Are you sure they buy iPhone for the camera? Why not Lumia then? Had much better camera. I think they buy iPhone because of iOS in the first place and due to perceived quality, popularity and status in some markets.
The point is that when you sell a lot of models of the same device for whatever reasons in the end customers end up with a bunch of models and get confused. Some do not realize the real difference until they run into limits and discover the purchased device is missing a feature which could be useful for them. Most will just buy a cheaper device thinking why pay more if it's nearly the same. A lot of people just get the basic 16Gb iPhone only to realize later it's not enough at all for normal usage.
In the case of iPads it was a reasonable exception, not many will need and want to get an additional SIM card and data plan for their tablet, most just use Wi-Fi. With watch and GPS it's not reasonable. GPS doesn't require a SIM card, it is not a gimmick, not something uber-expensive, it is a basic feature for the modern smartwatch, which Apple actively pushes as a device for running and training. The price for GPS module is like a couple of $, so the single argument of reducing cost to make a device more affordable for more users is absolutely not an argument here. What Apple tries to do is to get more money from those who will pay extra $100 for GPS enabled device.
And in the case of iPads Apple sells way too many models: current generation in 3 sizes, plus cellular/not cellular models, plus previous generations. Same with iPhones. Features are being spread thin over the whole range. 3D touch, no 3D touch, Live Photos, no Live Photos, single camera, dual camera... it feels like a lottery today. Even some software features like Live Photos in iOS 9 and 'raise to wake' in iOS 10 are artitifically limited to the last 2 generations at the cost of the user experience. Pure greed.
It was the same before Steve Jobs returned to Apple: dozens of different Mac models. He did cut it to just 4. Now Tim's greed convolutes the product lineup again. There should be just the last generation on sale for the price of the previous one if you truly care about customers as you always proclaim in the interviews. Components get cheaper over years, you still make a huge profit with a big premium on your devices. If you start selling previous generation $100 cheaper you just confuse your customers most of which are not tech savvy and do not realize the trick, that the device is limited in functionality or it's 2-3 years old model or it will be obsolete the next year. You also delay the adoption of new features by users and developers. You force developers to support older tech with limited features for prolonged periods of time, because it's still being sold. Devs are not really pushed to adopt new features since it's very slowly adopted by the users. Users even with the latest tech not always can use those features in 3rd party apps since it's slowly adopted by devs. Who wins here? Only Apple, not its users, not its developers.
Your quote:
I and others pointing out the benefits of GPS were routinely ridiculed on these forums and told how unecessary GPS was, so either they were just hopeless fanbois, or they legitimately had no need for the functionality.
Considering the Apple Watch potential as the sport and health tracking device and the price of GPS modules, they most probably were hopeless fanboys.
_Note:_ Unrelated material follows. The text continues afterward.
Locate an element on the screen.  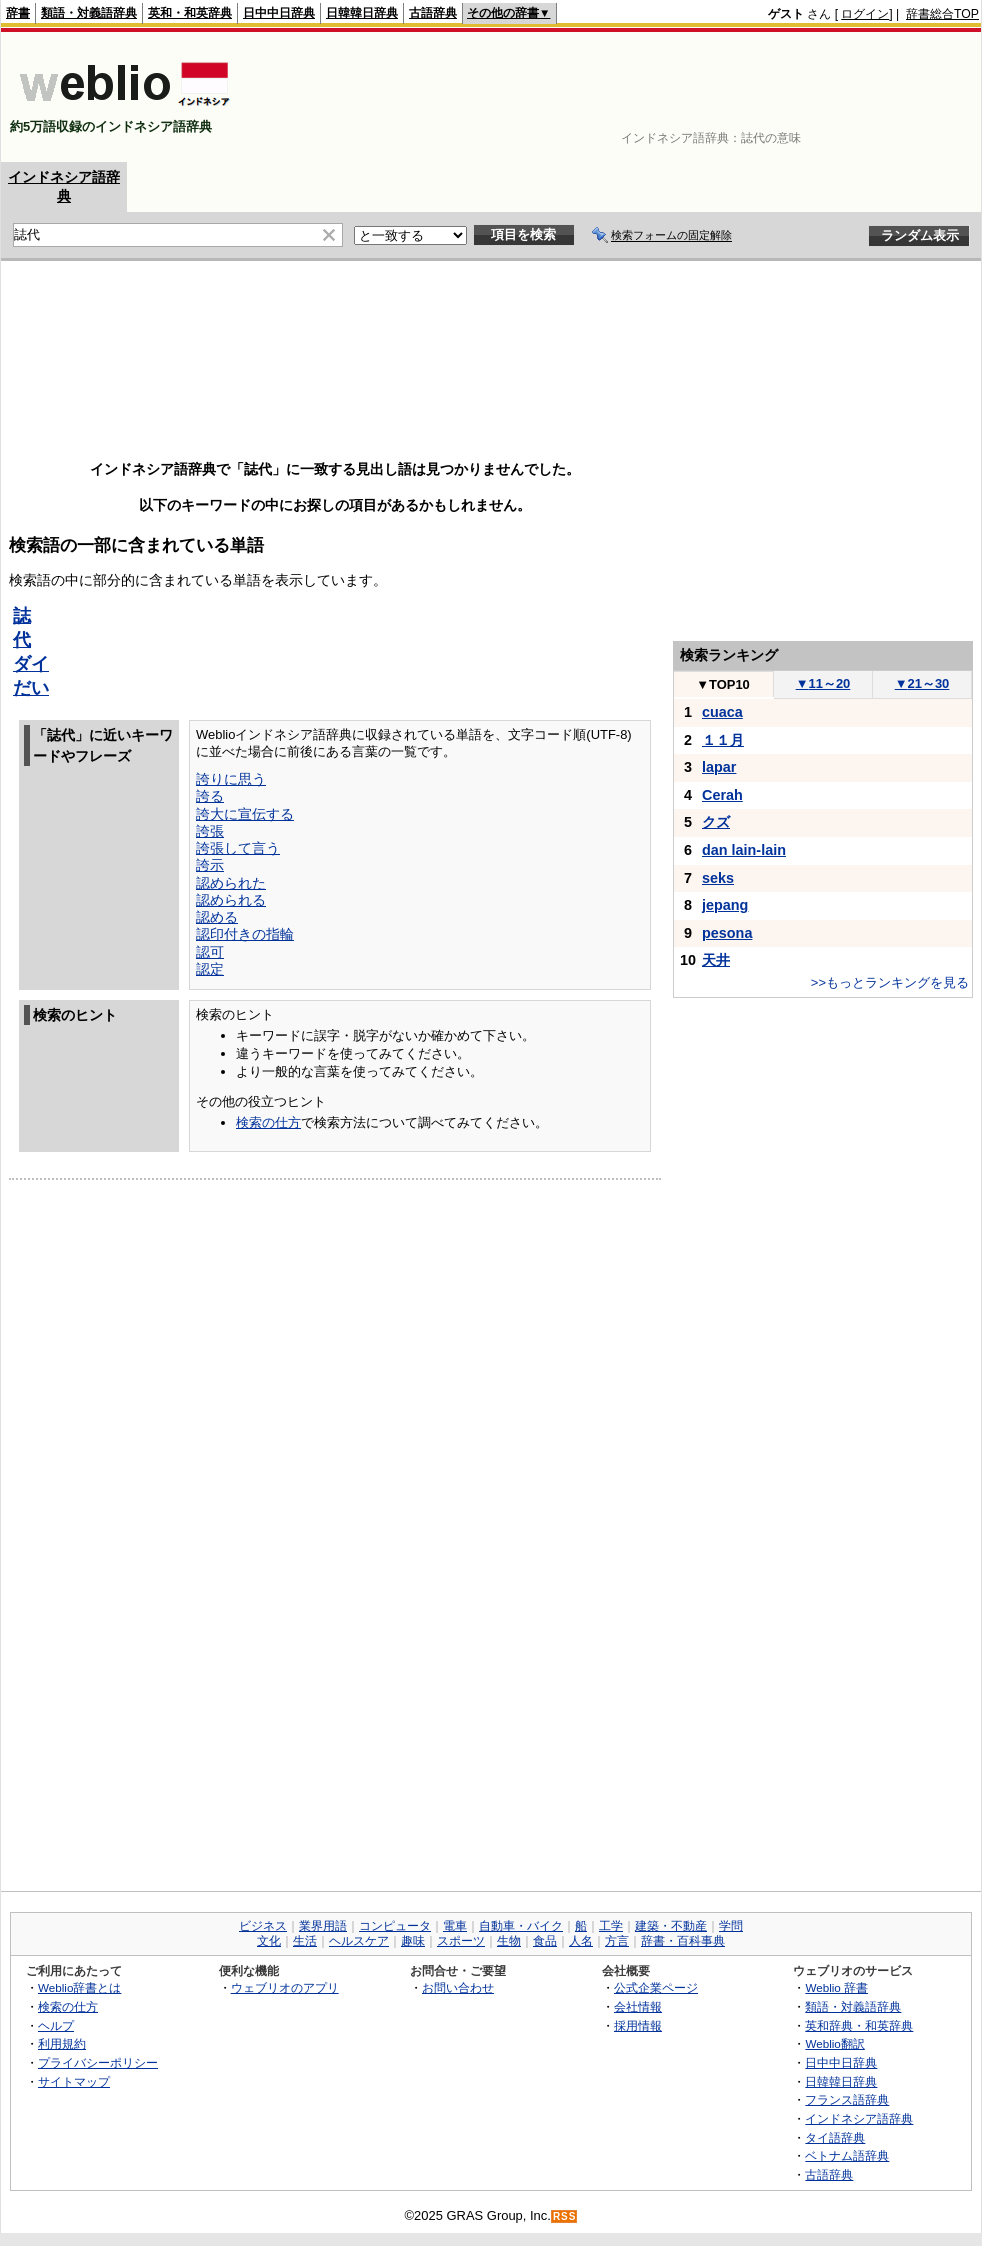 認める is located at coordinates (217, 917).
You were rught about GPS and shouldn't defend them now.
When Apple advertises on huge billboards and massive TV and print ad campaigns, "Shot on iPhone 6 & 6s", then yeah, I'm pretty sure the camera is a significant feature for people to buy an iPhone.
I'm not going to get into compairing Apple with the mid-90s and what they're doing today, because it's not really the same. Most of Apple's models were software bundle distinction. Suffice it to say, the while GPS is not necessarily an expensive feature, it's not just GPS, but the additional package that includes GPS. There's a cost to not only the additional components, but also to the engineering, R&D to support it.
The fact is Apple already has a watch they can sell at a certain price point, with a cut off on how much they add to it, before they exceed the margins they hope to achieve. So why not price it accordingly, and then for those who want the added features that the average person is not likely to use, bundle them in a separate product and charge more.
The Watch already has three tiers, a Sport (which is nothing of the kind), a regular watch, and the Edition. Each defined by their appearance. How is it confusing to bundle actual sport related features into a model that is physically different-looking from the other watches, and label it "Sport"? That's what they should have done. But no, "Sport" now means cheap. So they're going to have to come up with a different approach, which is likely the same method they have been distinguishing the 3-4 iPhone models they sell at any one time.
Agree with it or not, limiting features on a device to sell it for less, and adding them to sell it for more, is not going to confuse anyone within reason, and it's going to help Apple expand their customer base, especially for a product that seems to lack significant interest from the public to invest, at least until they have the chance to see how useful it can be in their lives. Do they do this forever? Probably not. But in the beginning it doesn't matter for most average consumers -- all they know is that one model costs less than another and they can afford the risk to try it out. If Apple does their job right, they make both types of customers happy in delineating what they're paying for. Most people don't need a GPS, or LTE, or "water-proofing" above what the base model does, or any of the new features being rolled out with the next watch. All they need is a chance to use the watch for a price they can reasonably afford, that performs a little better than the gen 1 watch to decide if they want such a device in their lives at all.